Justice Bor said the petitioners had not exhausted all dispute resolution mechanisms provided for under Defence Cooperation Agreement (DCA).
She directed Mr Ondieki to engage all the parties in the suit on the progress of the committee.
“Mr Gichuhi and Mr Kubai, are you aware that a mediation mechanism was rolled out? Before running to court, know that there are other means of resolving disputes. Have an open mind on this matter,” Justice Bor said.
“On this matter, there was communication made by Mr Ondieki to the petitioners and this shows that there is goodwill. We are an institution that performs within the law,” she added.
She said she would issue further directions when the matter comes for mention on July 6.
On March 10, Justice Bor issued guidelines on how the dispute is to be resolved before the committee.

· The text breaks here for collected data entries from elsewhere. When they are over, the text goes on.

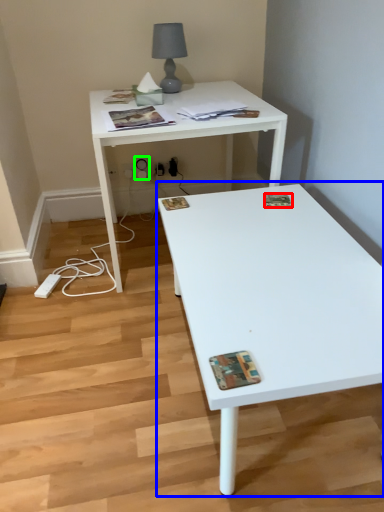 Question: Which object is the farthest from magazine (highlighted by a red box)? Choose among these: coffee table (highlighted by a blue box) or electric outlet (highlighted by a green box).

Choices:
 (A) coffee table
 (B) electric outlet

Answer: (B) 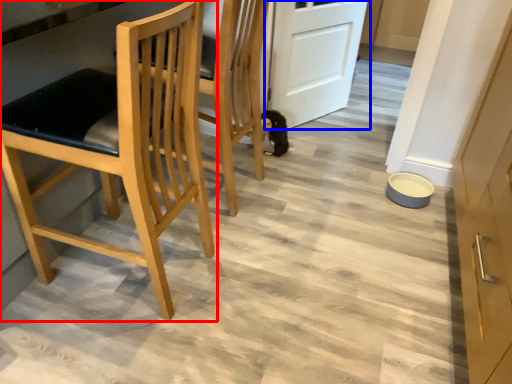 Question: Which object is closer to the camera taking this photo, chair (highlighted by a red box) or door (highlighted by a blue box)?

Choices:
 (A) chair
 (B) door

Answer: (A) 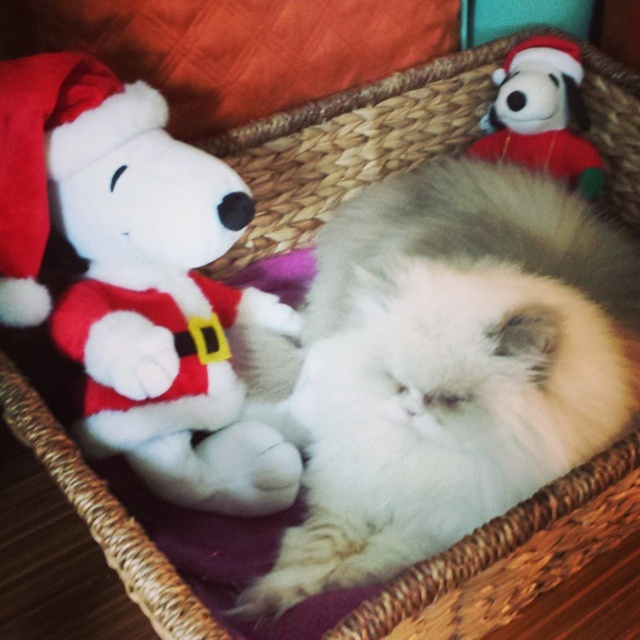 Question: Does white plush toy at left appear under white plush santa hat at upper right?

Choices:
 (A) no
 (B) yes

Answer: (B)

Question: Is white plush toy at left thinner than white plush santa hat at upper right?

Choices:
 (A) yes
 (B) no

Answer: (B)

Question: Is the position of white plush toy at left more distant than that of white plush santa hat at upper right?

Choices:
 (A) no
 (B) yes

Answer: (A)

Question: Among these points, which one is nearest to the camera?

Choices:
 (A) (532, 49)
 (B) (60, 72)

Answer: (B)

Question: Which object is closer to the camera taking this photo?

Choices:
 (A) white plush toy at left
 (B) white plush santa hat at upper right

Answer: (A) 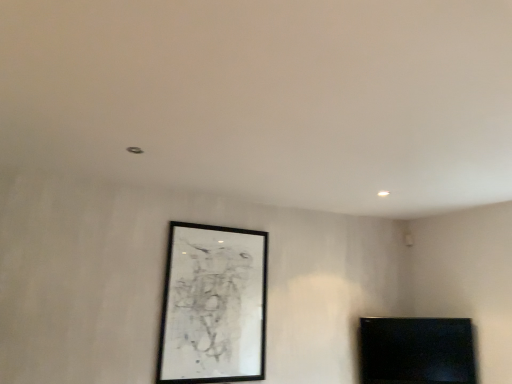 What do you see at coordinates (213, 305) in the screenshot? I see `black matte picture frame at center` at bounding box center [213, 305].

Find the location of `black matte picture frame at center`. black matte picture frame at center is located at coordinates (213, 305).

You are a GUI agent. You are given a task and a screenshot of the screen. Output one action in this format:
    pyautogui.click(x=<x>, y=<y>)
    Task: Click on the black glossy tv at lower right
    
    Given the screenshot: What is the action you would take?
    pyautogui.click(x=417, y=351)

This screenshot has width=512, height=384. What do you see at coordinates (417, 351) in the screenshot? I see `black glossy tv at lower right` at bounding box center [417, 351].

Image resolution: width=512 pixels, height=384 pixels. Identify the location of black matte picture frame at center. (213, 305).

Considering the relative positions of black glossy tv at lower right and black matte picture frame at center in the image provided, is black glossy tv at lower right to the left or to the right of black matte picture frame at center?

From the image, it's evident that black glossy tv at lower right is to the right of black matte picture frame at center.

Is the depth of black glossy tv at lower right less than that of black matte picture frame at center?

No, black glossy tv at lower right is behind black matte picture frame at center.

Which point is more distant from viewer, (362, 359) or (218, 243)?

The point (362, 359) is farther from the camera.

From the image's perspective, which one is positioned lower, black glossy tv at lower right or black matte picture frame at center?

From the image's view, black glossy tv at lower right is below.

From a real-world perspective, which is physically below, black glossy tv at lower right or black matte picture frame at center?

From a 3D spatial view, black glossy tv at lower right is below.

Which object is wider, black glossy tv at lower right or black matte picture frame at center?

With larger width is black glossy tv at lower right.

Who is taller, black glossy tv at lower right or black matte picture frame at center?

black matte picture frame at center.

Can you confirm if black glossy tv at lower right is bigger than black matte picture frame at center?

Actually, black glossy tv at lower right might be smaller than black matte picture frame at center.

Is black matte picture frame at center located within black glossy tv at lower right?

No, black glossy tv at lower right does not contain black matte picture frame at center.

Would you say black glossy tv at lower right is a long distance from black matte picture frame at center?

That's right, there is a large distance between black glossy tv at lower right and black matte picture frame at center.

Is black glossy tv at lower right turned away from black matte picture frame at center?

No, black matte picture frame at center is not at the back of black glossy tv at lower right.

This screenshot has height=384, width=512. I want to click on picture frame on the left of black glossy tv at lower right, so click(213, 305).

Considering the positions of objects black matte picture frame at center and black glossy tv at lower right in the image provided, who is more to the right, black matte picture frame at center or black glossy tv at lower right?

black glossy tv at lower right.

Does black matte picture frame at center come in front of black glossy tv at lower right?

Yes.

Is point (161, 383) in front of point (380, 352)?

Yes, point (161, 383) is closer to viewer.

From the image's perspective, is black matte picture frame at center below black glossy tv at lower right?

No, from the image's perspective, black matte picture frame at center is not beneath black glossy tv at lower right.

From a real-world perspective, who is located lower, black matte picture frame at center or black glossy tv at lower right?

black glossy tv at lower right, from a real-world perspective.

Is black matte picture frame at center wider or thinner than black glossy tv at lower right?

In the image, black matte picture frame at center appears to be more narrow than black glossy tv at lower right.

Based on the photo, from their relative heights in the image, would you say black matte picture frame at center is taller or shorter than black glossy tv at lower right?

black matte picture frame at center is taller than black glossy tv at lower right.

Is black matte picture frame at center smaller than black glossy tv at lower right?

No, black matte picture frame at center is not smaller than black glossy tv at lower right.

Is black glossy tv at lower right a part of black matte picture frame at center?

Actually, black glossy tv at lower right is outside black matte picture frame at center.

Is black matte picture frame at center in contact with black glossy tv at lower right?

No, black matte picture frame at center is not touching black glossy tv at lower right.

Could you tell me if black matte picture frame at center is facing black glossy tv at lower right?

No, black matte picture frame at center is not turned towards black glossy tv at lower right.

Can you tell me how much black matte picture frame at center and black glossy tv at lower right differ in facing direction?

black matte picture frame at center and black glossy tv at lower right are facing 38.8 degrees away from each other.

You are a GUI agent. You are given a task and a screenshot of the screen. Output one action in this format:
    pyautogui.click(x=<x>, y=<y>)
    Task: Click on the picture frame located above the black glossy tv at lower right (from the image's perspective)
    Image resolution: width=512 pixels, height=384 pixels.
    Given the screenshot: What is the action you would take?
    pyautogui.click(x=213, y=305)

She directed the relevant government authorities in both countries to investigate the claims made in the lawsuit.
“Both authorities will also be required to collect and produce the evidence in accordance with Article 11 of the Defence Cooperation Agreement (DCA) before presenting it to the committee,” she said.
The judge also ordered the committee to meet in Kenya with a view of establishing whether Batuk, its members, employees or agents are liable for the claims made by the petitioners.
She said that if the committee establishes that the soldiers were liable for the claims, the relevant authorities in Kenya would be required to submit a report to their counterparts in the UK.
“The UK government will then pay prompt and adequate compensation to the petitioners as provided in Article 11 of the DCA,” the judge said.
The court had further ruled that Kenyan courts have jurisdiction to hear and determine criminal and civil matters involving British soldiers.
The ruling meant that Kenyans and local authorities could now sue British soldiers and the British Army.
Justice Bor argued that the UK government had waived its state immunity by signing the Defence Cooperation Agreement (DCA) in 2016.
The community, which sued together with African Centre for Corrective and Preventive Action (an environmental group), sought compensation for the fire at the Lolldaiga Hills Conservancy.
The fire prompted wildlife from the conservancy to escape into peoples’ farms and destroy crops, while the smoke that contained dangerous chemicals caused adverse health effects on people and livestock.